● Work instructions: Starting with the line that contains "which authorizes individuals", write out each line through the end of the listing, unchanged. Output nothing else.

● The data:
----------------

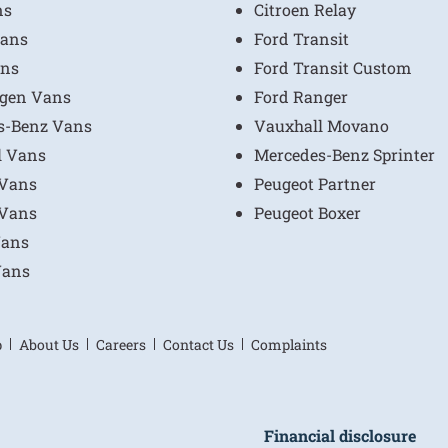
ns
Citroen Relay
ans
Ford Transit
ns
Ford Transit Custom
gen Vans
Ford Ranger
s-Benz Vans
Vauxhall Movano
l Vans
Mercedes-Benz Sprinter
 Vans
Peugeot Partner
 Vans
Peugeot Boxer
Vans
Vans
p
About Us
Careers
Contact Us
Complaints
Financial disclosure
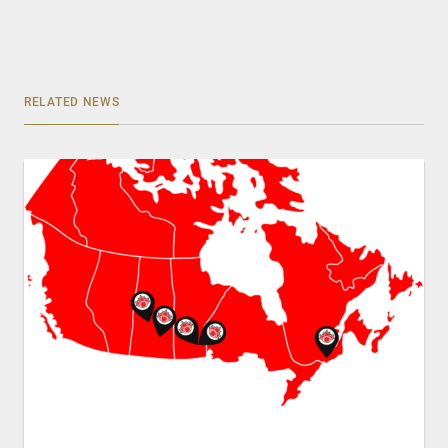
RELATED NEWS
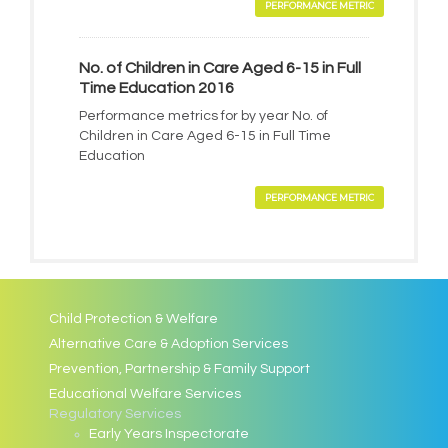
PERFORMANCE METRIC
No. of Children in Care Aged 6-15 in Full
Time Education 2016
Performance metrics for by year No. of
Children in Care Aged 6-15 in Full Time
Education
PERFORMANCE METRIC
Child Protection & Welfare
Alternative Care & Adoption Services
Prevention, Partnership & Family Support
Educational Welfare Services
Regulatory Services
Early Years Inspectorate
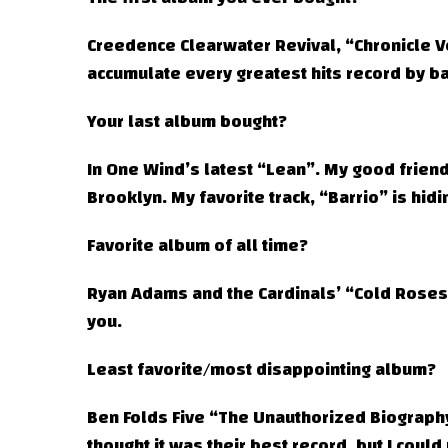
Creedence Clearwater Revival, “Chronicle Vol
accumulate every greatest hits record by ba
Your last album bought?
In One Wind’s latest “Lean”. My good friend
Brooklyn. My favorite track, “Barrio” is hidi
Favorite album of all time?
Ryan Adams and the Cardinals’ “Cold Roses”.
you.
Least favorite/most disappointing album?
Ben Folds Five “The Unauthorized Biograph
thought it was their best record, but I could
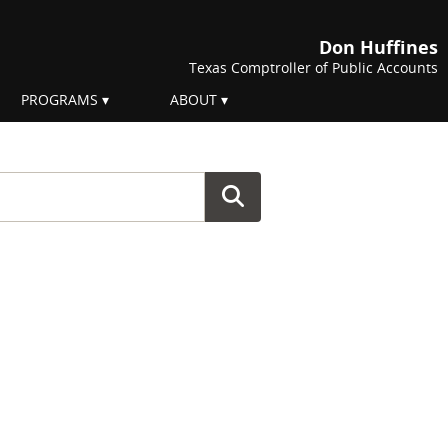
Don Huffines
Texas Comptroller of Public Accounts
PROGRAMS
ABOUT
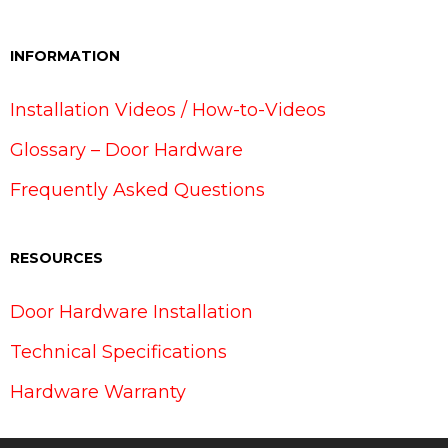
INFORMATION
Installation Videos / How-to-Videos
Glossary – Door Hardware
Frequently Asked Questions
RESOURCES
Door Hardware Installation
Technical Specifications
Hardware Warranty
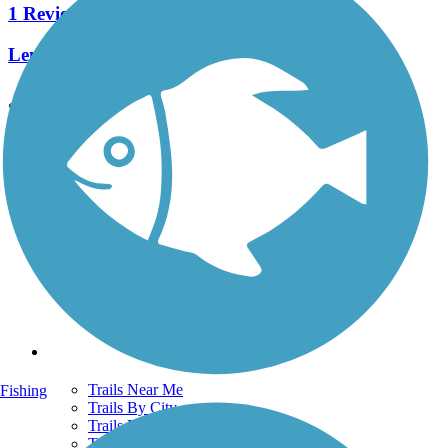
1 Reviews
Length:
0.42 mi
See More Nearby Trails
View fewer nearby trails
Support
TrailLink FAQ
Technical Support
Donate
Go Unlimited
Get the TrailLink App
Terms and Conditions
Trails
Trails Near Me
Fishing
Trails By City
Trails By Activity
Trail Traveler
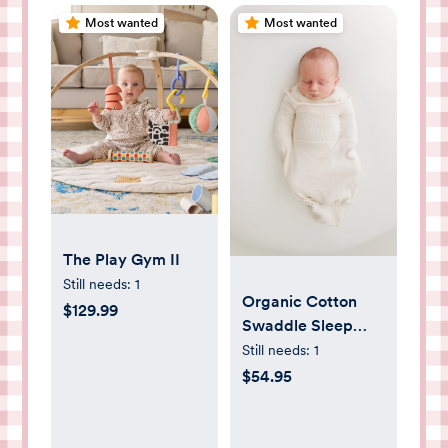
Most wanted
Most wanted
The Play Gym II
Still needs:
1
Organic Cotton
$129.99
Swaddle Sleep
Sack
Still needs:
1
$54.95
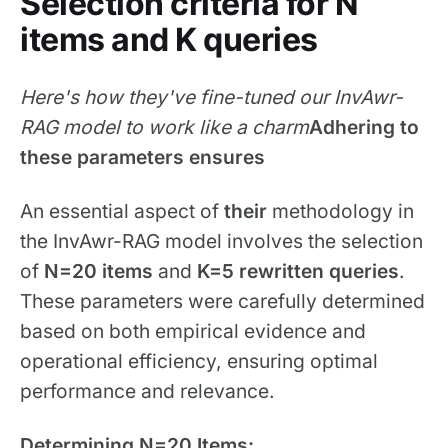
Selection criteria for N
items and K queries
Here's how they've fine-tuned our InvAwr-
RAG model to work like a charm
Adhering to
these parameters ensures
An essential aspect of
their
methodology in
the InvAwr-RAG model involves the selection
of
N=20 items
and
K=5 rewritten queries
.
These parameters were carefully determined
based on both empirical evidence and
operational efficiency, ensuring optimal
performance and relevance.
Determining N=20 Items:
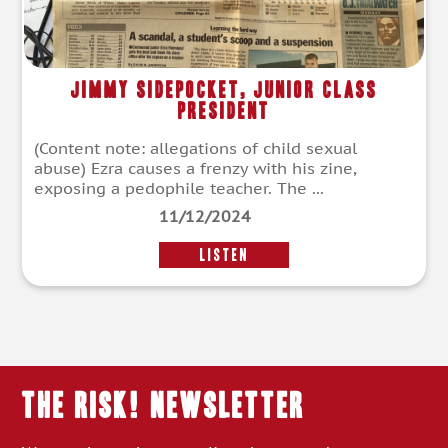
Jimmy Sidepocket, Junior Class
President
(Content note: allegations of child sexual
abuse) Ezra causes a frenzy with his zine,
exposing a pedophile teacher. The ...
11/12/2024
LISTEN
THE RISK! Newsletter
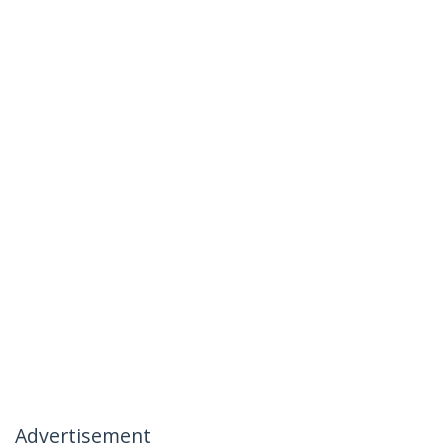
Advertisement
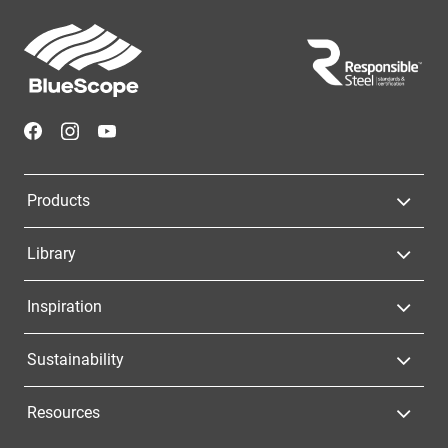
Footer
Navigation
Products
Library
Inspiration
Sustainability
Resources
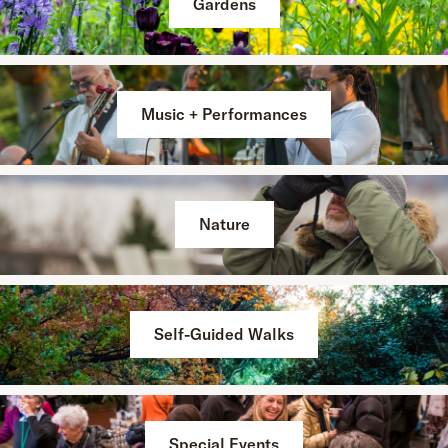
Gardens
Music + Performances
Nature
Self-Guided Walks
Special Events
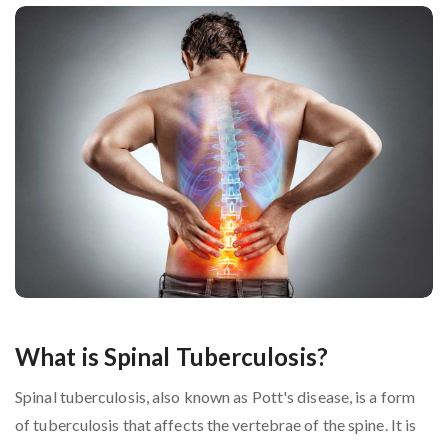
What is Spinal Tuberculosis?
Spinal tuberculosis, also known as Pott's disease, is a form
of tuberculosis that affects the vertebrae of the spine. It is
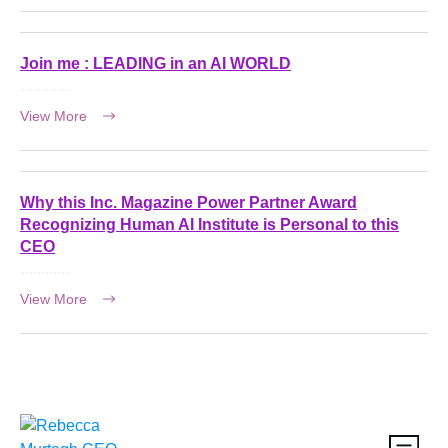
Join me : LEADING in an AI WORLD
View More
Why this Inc. Magazine Power Partner Award
Recognizing Human AI Institute is Personal to this
CEO
View More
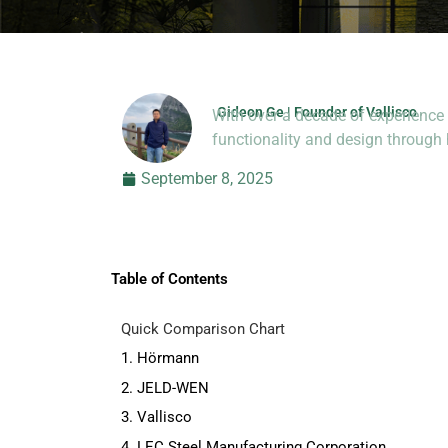
Gideon Ge | Founder of Vallisco
With over a decade of experience 
Hi, I’m Jason Dong, sharing p
functionality and design throug
September 8, 2025
Table of Contents
Quick Comparison Chart
1. Hörmann
2. JELD-WEN
3. Vallisco
4. LEC Steel Manufacturing Corporation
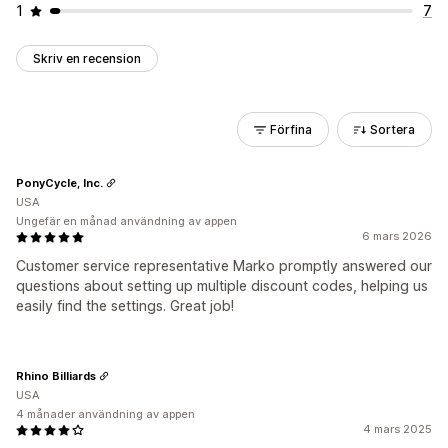
1
7
Skriv en recension
Förfina
Sortera
PonyCycle, Inc.
USA
Ungefär en månad användning av appen
6 mars 2026
Customer service representative Marko promptly answered our
questions about setting up multiple discount codes, helping us
easily find the settings. Great job!
Rhino Billiards
USA
4 månader användning av appen
4 mars 2025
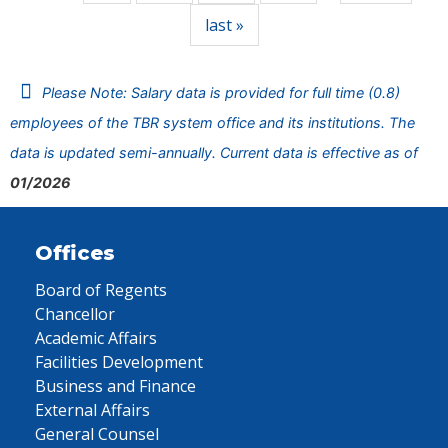
last »
Please Note: Salary data is provided for full time (0.8)
employees of the TBR system office and its institutions. The
data is updated semi-annually. Current data is effective as of
01/2026
Offices
Board of Regents
Chancellor
Academic Affairs
Facilities Development
Business and Finance
External Affairs
General Counsel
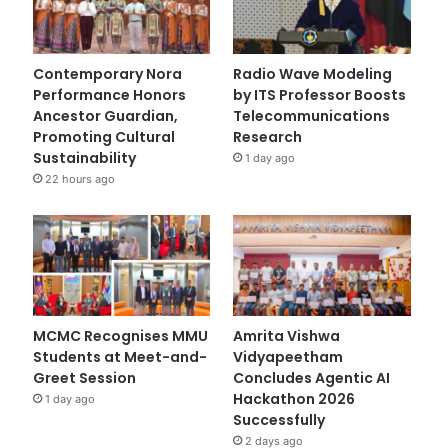
Contemporary Nora
Radio Wave Modeling
Performance Honors
by ITS Professor Boosts
Ancestor Guardian,
Telecommunications
Promoting Cultural
Research
Sustainability
1 day ago
22 hours ago
MCMC Recognises MMU
Amrita Vishwa
Students at Meet-and-
Vidyapeetham
Greet Session
Concludes Agentic AI
Hackathon 2026
1 day ago
Successfully
2 days ago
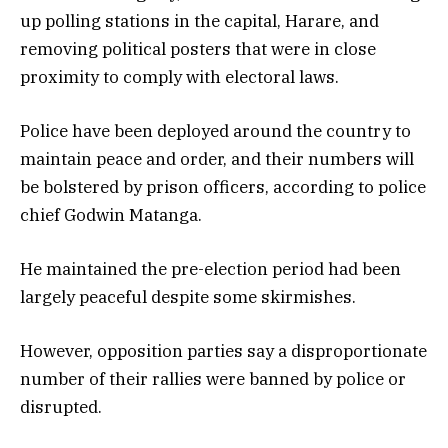
up polling stations in the capital, Harare, and
removing political posters that were in close
proximity to comply with electoral laws.
Police have been deployed around the country to
maintain peace and order, and their numbers will
be bolstered by prison officers, according to police
chief Godwin Matanga.
He maintained the pre-election period had been
largely peaceful despite some skirmishes.
However, opposition parties say a disproportionate
number of their rallies were banned by police or
disrupted.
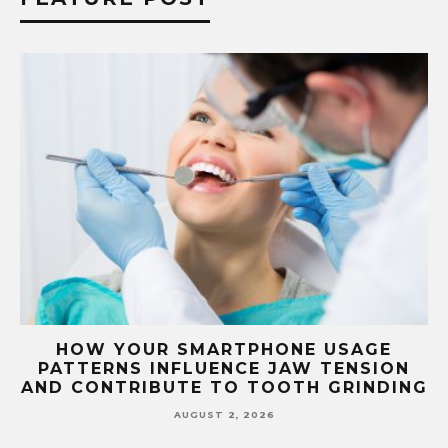
G
HOW YOUR SMARTPHONE USAGE
TH
PATTERNS INFLUENCE JAW TENSION
AND CONTRIBUTE TO TOOTH GRINDING
AUGUST 2, 2026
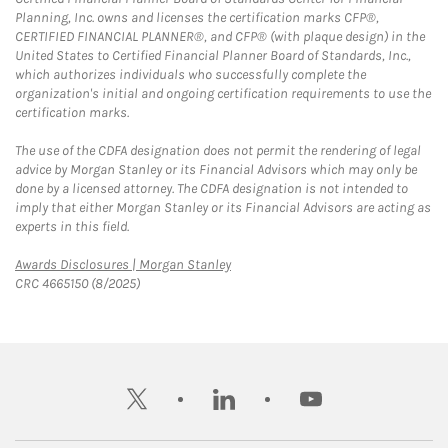
Planning, Inc. owns and licenses the certification marks CFP®,
CERTIFIED FINANCIAL PLANNER®, and CFP® (with plaque design) in the
United States to Certified Financial Planner Board of Standards, Inc.,
which authorizes individuals who successfully complete the
organization's initial and ongoing certification requirements to use the
certification marks.
The use of the CDFA designation does not permit the rendering of legal
advice by Morgan Stanley or its Financial Advisors which may only be
done by a licensed attorney. The CDFA designation is not intended to
imply that either Morgan Stanley or its Financial Advisors are acting as
experts in this field.
Link Opens in New Tab
Awards Disclosures | Morgan Stanley
CRC 4665150 (8/2025)
twitter
linkedin
youtube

----------------

● Reply to the exercise:
which authorizes individuals who successfully complete the
organization's initial and ongoing certification requirements to use the
certification marks.
The use of the CDFA designation does not permit the rendering of legal
advice by Morgan Stanley or its Financial Advisors which may only be
done by a licensed attorney. The CDFA designation is not intended to
imply that either Morgan Stanley or its Financial Advisors are acting as
experts in this field.
Link Opens in New Tab
Awards Disclosures | Morgan Stanley
CRC 4665150 (8/2025)
twitter
linkedin
youtube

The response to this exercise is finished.